Recalling the post Sensitivity Analisys with Effective Quadratures(https://discourse.effective-quadratures.org/t/sensitivity-analysis-with-effective-quadratures),
we want to construct a model f = \approx f(M, S, V_0, k, P_0, T_a, T_0) taking into account the correlation between the incertain input variables.

from equadratures import *
import numpy as np
import matplotlib.pyplot as plt
# inputs
order_parameters = 3
mass = Parameter(distribution='uniform',lower=30., upper=60., order=order_parameters)
area = Parameter(distribution='uniform',lower=0.005, upper=0.02, order=order_parameters)
volume = Parameter(distribution='uniform', lower=0.002,upper=0.01, order=order_parameters)
spring = Parameter(distribution='uniform', lower=1000, upper=5000., order=order_parameters)
pressure = Parameter(distribution='uniform', lower=90000., upper=110000., order=order_parameters)
ambtemp = Parameter(distribution='uniform',lower=290.,upper=296., order=order_parameters)
gastemp = Parameter(distribution='uniform', lower=340., upper=360., order=order_parameters)
parameters = [mass,area,volume,spring,pressure,ambtemp,gastemp]

def piston(x):
mass, area, volume, spring, pressure, ambtemp, gastemp = x[0],x[1],x[2],x[3],x[4],x[5],x[6]
A = pressure*area + 19.62*mass - (spring*volume)/(1./area)
V = (area/(2.*spring))*(np.sqrt(A**2 + 4*spring*pressure*volume*ambtemp/gastemp))
C = 2*np.pi*np.sqrt(mass/(spring + area**2*pressure*volume*ambtemp/(gastemp*V**2)))
return C

Lets assume a strong correlation coefficient \rho = 0.85 between the Initial Gas Volume V_0 and the Filling Gas Temperature T_0, as well as between Athmosferic Pressure P_{atm} and the Ambient Temperature T_{amb}.
A milder correlation between the remaing parameters is assumed, setting the relative off-diagonal elements to \rho =0.3.

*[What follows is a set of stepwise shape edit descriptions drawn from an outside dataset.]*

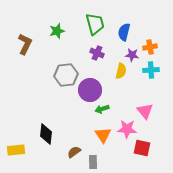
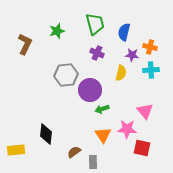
orange cross: rotated 24 degrees clockwise
yellow semicircle: moved 2 px down
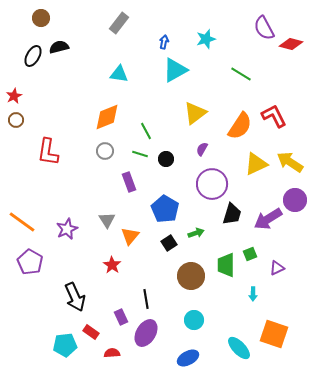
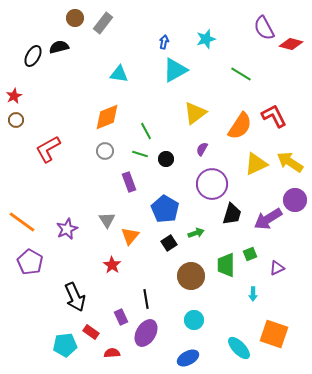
brown circle at (41, 18): moved 34 px right
gray rectangle at (119, 23): moved 16 px left
red L-shape at (48, 152): moved 3 px up; rotated 52 degrees clockwise
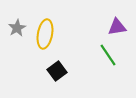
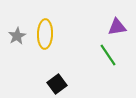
gray star: moved 8 px down
yellow ellipse: rotated 8 degrees counterclockwise
black square: moved 13 px down
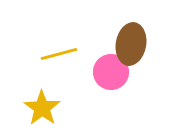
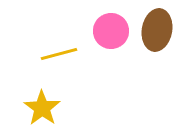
brown ellipse: moved 26 px right, 14 px up
pink circle: moved 41 px up
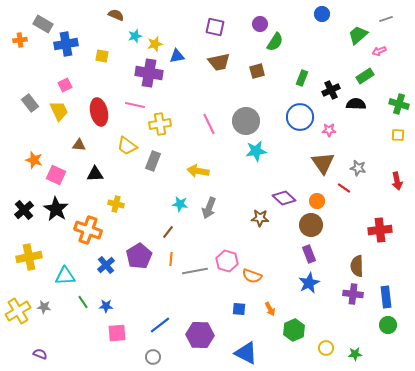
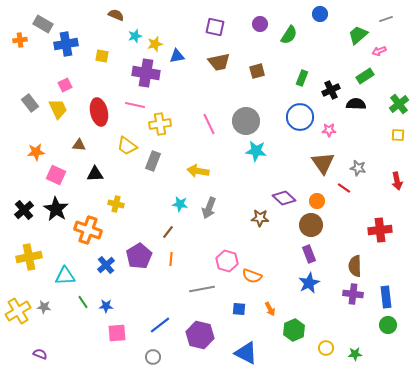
blue circle at (322, 14): moved 2 px left
green semicircle at (275, 42): moved 14 px right, 7 px up
purple cross at (149, 73): moved 3 px left
green cross at (399, 104): rotated 36 degrees clockwise
yellow trapezoid at (59, 111): moved 1 px left, 2 px up
cyan star at (256, 151): rotated 15 degrees clockwise
orange star at (34, 160): moved 2 px right, 8 px up; rotated 24 degrees counterclockwise
brown semicircle at (357, 266): moved 2 px left
gray line at (195, 271): moved 7 px right, 18 px down
purple hexagon at (200, 335): rotated 12 degrees clockwise
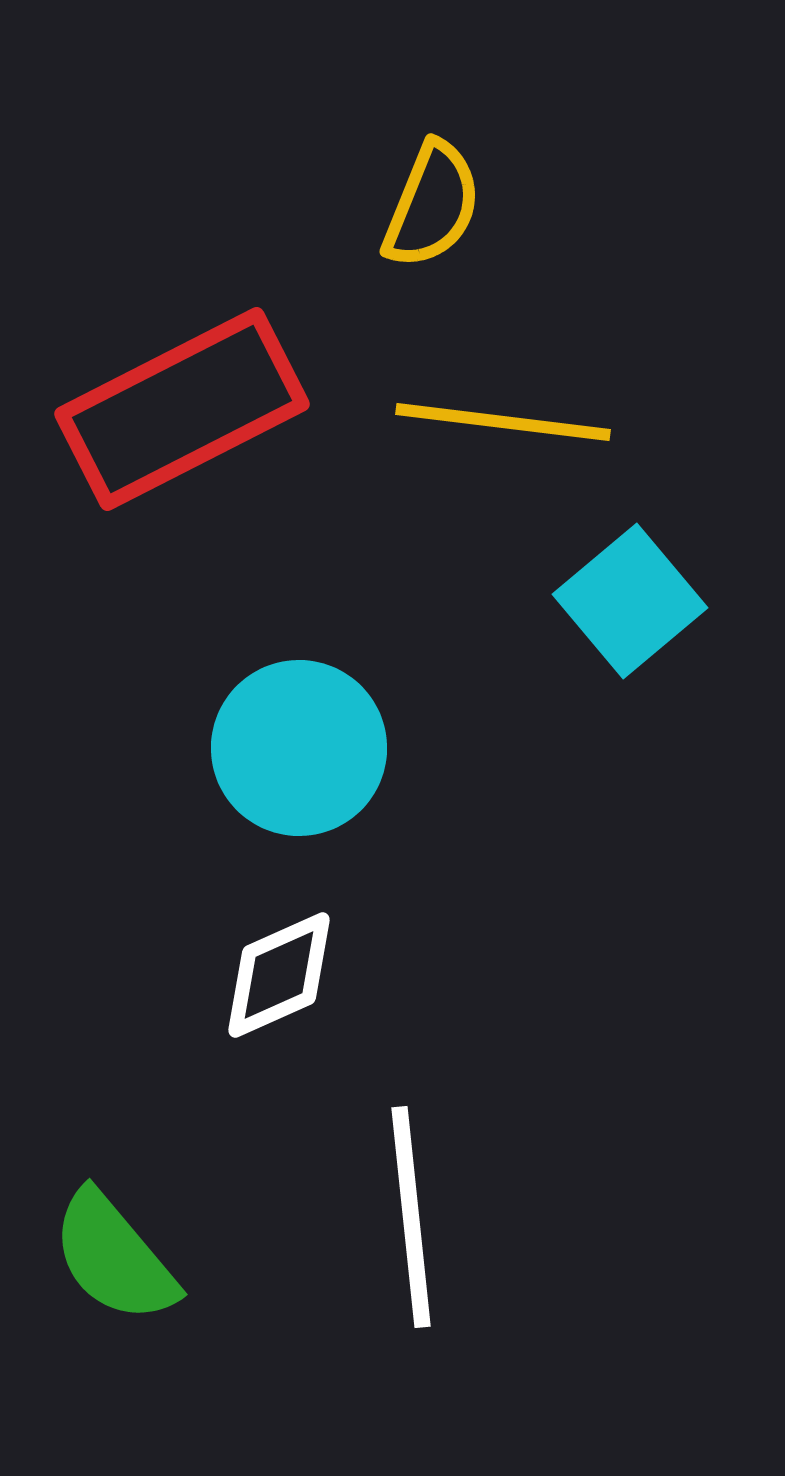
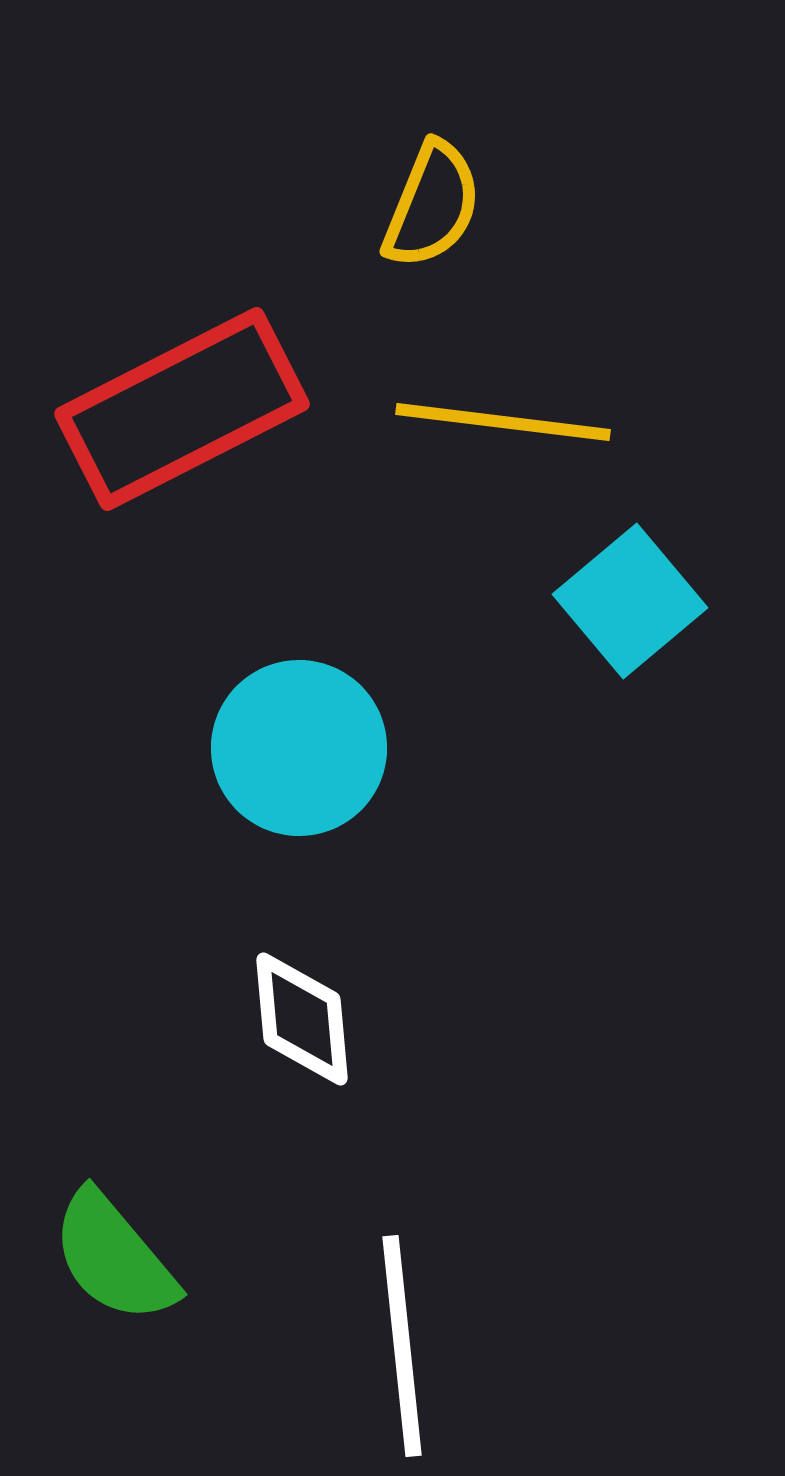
white diamond: moved 23 px right, 44 px down; rotated 71 degrees counterclockwise
white line: moved 9 px left, 129 px down
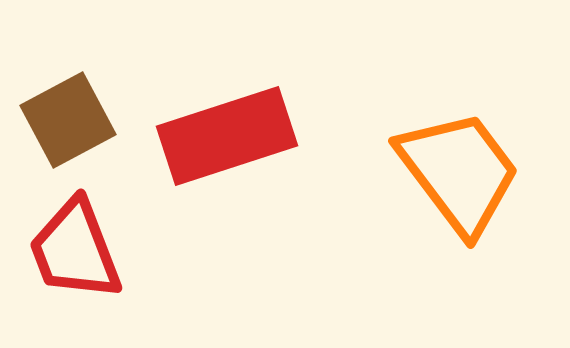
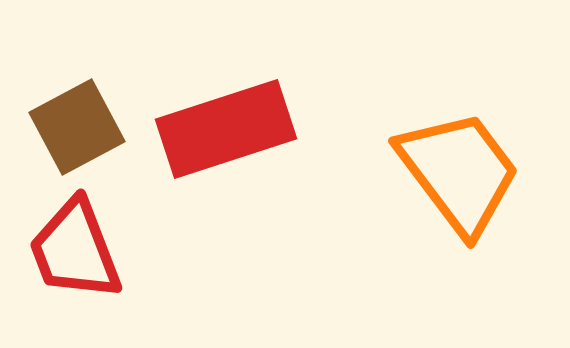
brown square: moved 9 px right, 7 px down
red rectangle: moved 1 px left, 7 px up
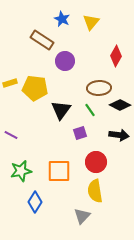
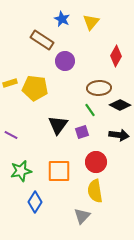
black triangle: moved 3 px left, 15 px down
purple square: moved 2 px right, 1 px up
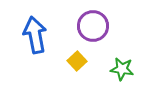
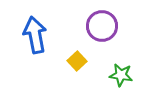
purple circle: moved 9 px right
green star: moved 1 px left, 6 px down
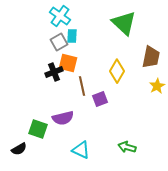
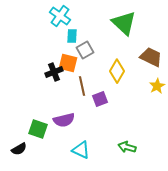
gray square: moved 26 px right, 8 px down
brown trapezoid: rotated 75 degrees counterclockwise
purple semicircle: moved 1 px right, 2 px down
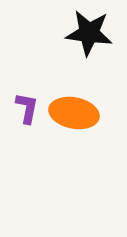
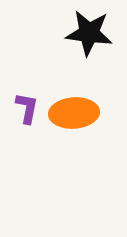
orange ellipse: rotated 15 degrees counterclockwise
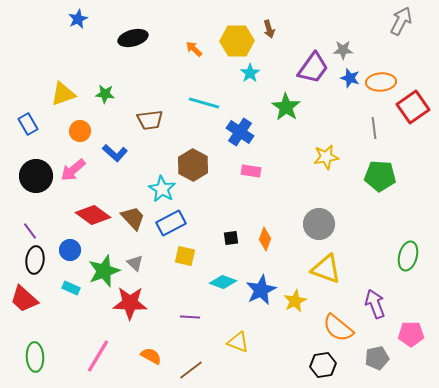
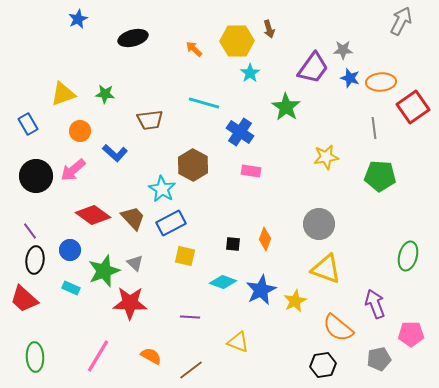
black square at (231, 238): moved 2 px right, 6 px down; rotated 14 degrees clockwise
gray pentagon at (377, 358): moved 2 px right, 1 px down
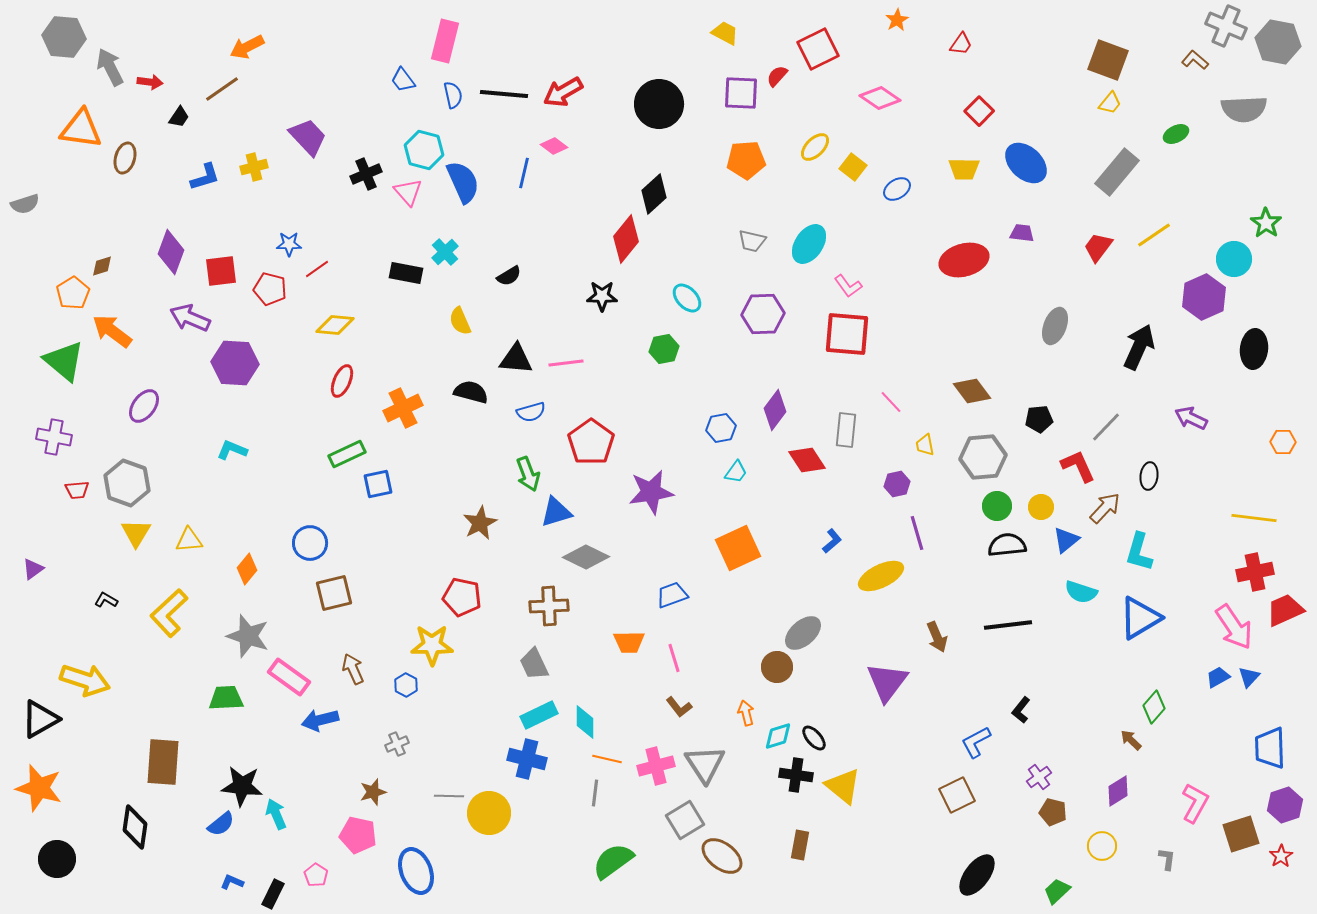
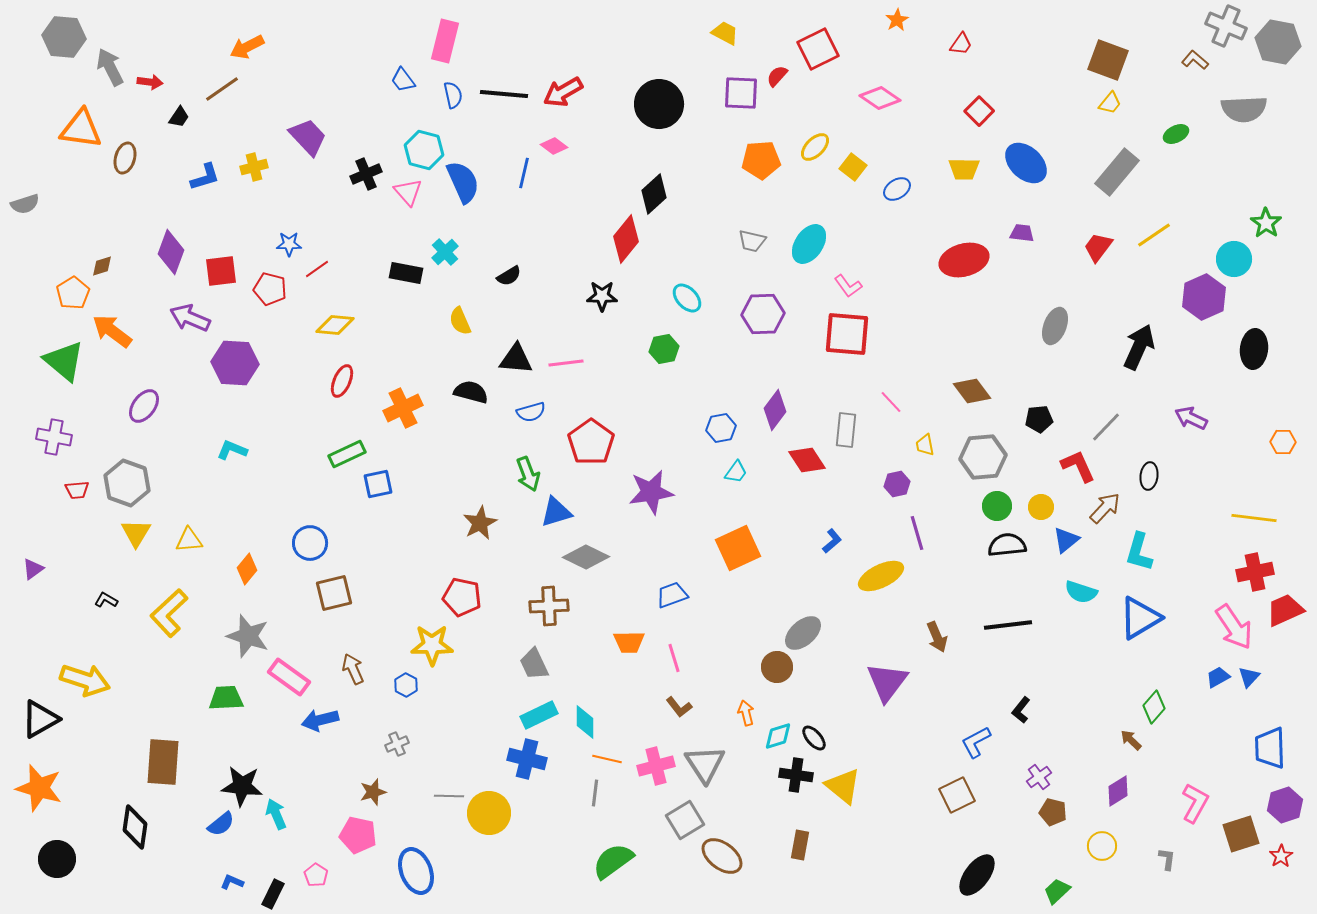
orange pentagon at (746, 160): moved 15 px right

#P_0, athomesferic pressure, and T_a, ambient temperature, are correlated:
r_45= 0.85
#V_0, initial gas volume, and T_0, filling gas temperature, are correlated:
r_26= 0.85
# the other parameters have a smaller correlation:
r_ij= 0.3
# correlation matrix:
# 7x7: the off-diagonal elements quantify
# the correlation between input parameters
R = np.ones([7,7])*r_ij
R[4,5]= R[5,4]= r_45
R[2,6]= R[6,2]= r_26

The resulting Correlation Matrix which quantify the linear relationship between the inputs is:

print ('Correlation Matrix R:')
print (R)

[[0.3 0.3 0.3 0.3 0.3 0.3 0.3 ]
[0.3 0.3 0.3 0.3 0.3 0.3 0.3 ]
[0.3 0.3 0.3 0.3 0.3 0.3 0.85]
[0.3 0.3 0.3 0.3 0.3 0.3 0.3 ]
[0.3 0.3 0.3 0.3 0.3 0.85 0.3 ]
[0.3 0.3 0.3 0.3 0.85 0.3 0.3 ]
[0.3 0.3 0.85 0.3 0.3 0.3 0.3 ]]

As reported in the procedure explained in the post (https://discourse.effective-quadratures.org/t/sensitivity-analysis-with-effective-quadratures)
in the first step of the heuristics we construct the polynomial inside the Independent space:

mybasis = Basis('total-order')
mypoly = Poly(parameters, mybasis, method='least-squares', sampling_args={'mesh':'tensor-grid','subsampling-algorithm':'qr', 'sampling-ratio':1.0})

The next step consists in the evaluation of the model in the transformed coordinates: to this aim we firstly use the Correlation class as follows;

# correlation class:
corr_obj = Correlations(mypoly,R)
corr_obj.set_model(piston)
poly_corr = corr_obj.get_transformed_poly()
# statistics:
print ('Mean and Variance for the Correlated case:',poly_corr.get_mean_and_variance())

The implementation of the Nataf transform leads to the issue reported to the line below: the Newton optimization method is not able to reach the convergence while calculating the \$\textit{intermediate correlation matrix } R'. [1]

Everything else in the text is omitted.